● **Action item**: Read each of the lines below and tally those with "through"; the tally is the whole answer.

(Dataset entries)
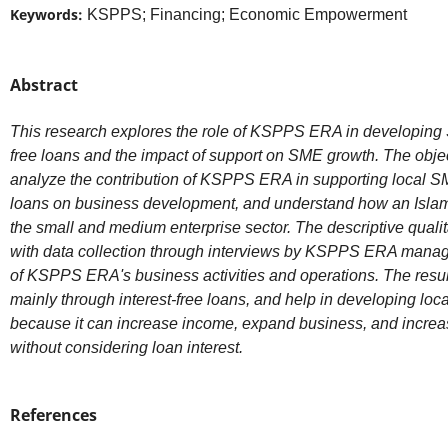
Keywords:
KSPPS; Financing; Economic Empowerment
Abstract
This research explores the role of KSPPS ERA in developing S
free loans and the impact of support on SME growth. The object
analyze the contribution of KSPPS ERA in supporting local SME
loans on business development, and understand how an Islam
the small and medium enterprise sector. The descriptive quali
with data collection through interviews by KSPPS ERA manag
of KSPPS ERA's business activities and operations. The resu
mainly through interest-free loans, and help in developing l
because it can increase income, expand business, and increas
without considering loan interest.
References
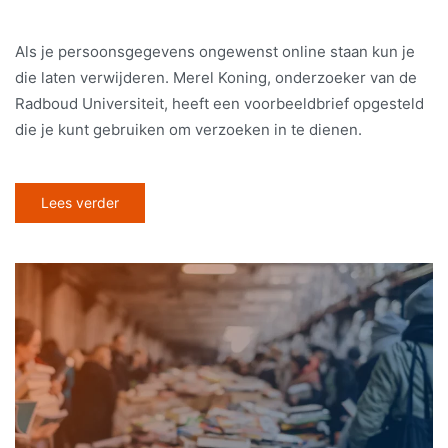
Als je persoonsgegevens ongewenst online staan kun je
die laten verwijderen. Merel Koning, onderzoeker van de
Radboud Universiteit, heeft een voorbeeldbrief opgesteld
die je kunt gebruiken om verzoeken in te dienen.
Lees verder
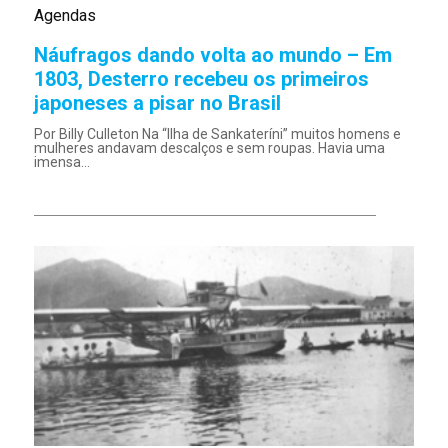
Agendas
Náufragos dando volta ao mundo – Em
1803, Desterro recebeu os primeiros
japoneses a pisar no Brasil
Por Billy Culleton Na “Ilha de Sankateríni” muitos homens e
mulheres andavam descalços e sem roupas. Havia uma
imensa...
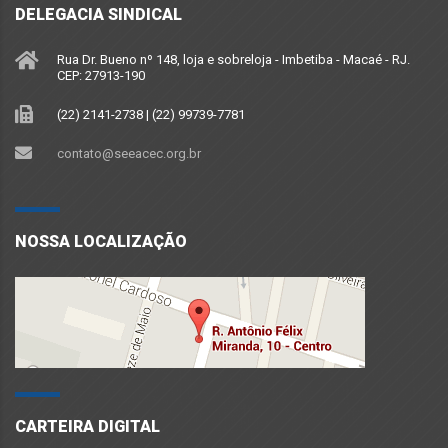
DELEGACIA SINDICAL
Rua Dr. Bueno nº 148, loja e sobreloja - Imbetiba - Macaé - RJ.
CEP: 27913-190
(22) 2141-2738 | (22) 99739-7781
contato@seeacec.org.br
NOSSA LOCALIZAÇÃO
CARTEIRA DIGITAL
...
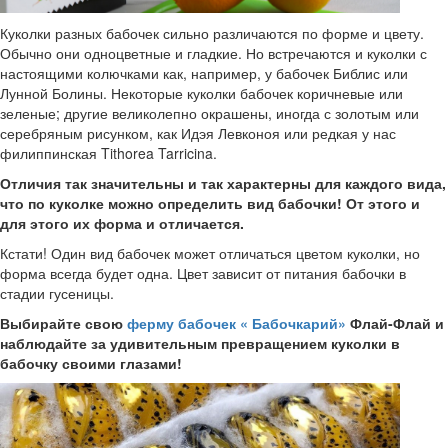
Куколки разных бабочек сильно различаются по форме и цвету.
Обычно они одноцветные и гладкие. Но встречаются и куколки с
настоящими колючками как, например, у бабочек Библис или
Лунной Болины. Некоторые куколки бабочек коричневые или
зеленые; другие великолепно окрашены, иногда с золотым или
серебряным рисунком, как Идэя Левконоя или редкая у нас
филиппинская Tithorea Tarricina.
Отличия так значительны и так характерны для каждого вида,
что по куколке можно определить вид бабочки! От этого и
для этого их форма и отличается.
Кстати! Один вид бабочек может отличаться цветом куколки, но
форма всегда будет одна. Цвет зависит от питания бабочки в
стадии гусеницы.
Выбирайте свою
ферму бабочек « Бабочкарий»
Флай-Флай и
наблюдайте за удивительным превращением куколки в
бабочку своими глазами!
---
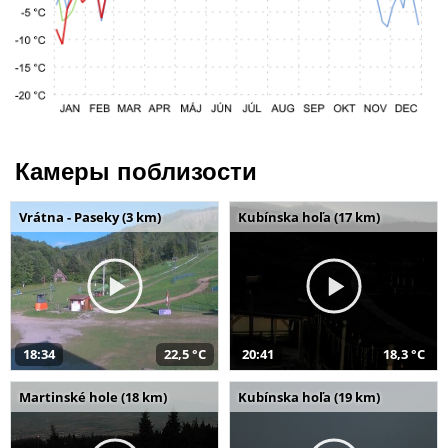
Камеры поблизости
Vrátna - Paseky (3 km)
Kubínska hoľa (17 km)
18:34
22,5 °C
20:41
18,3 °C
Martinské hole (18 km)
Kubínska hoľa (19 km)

● **Exercise answer**: 2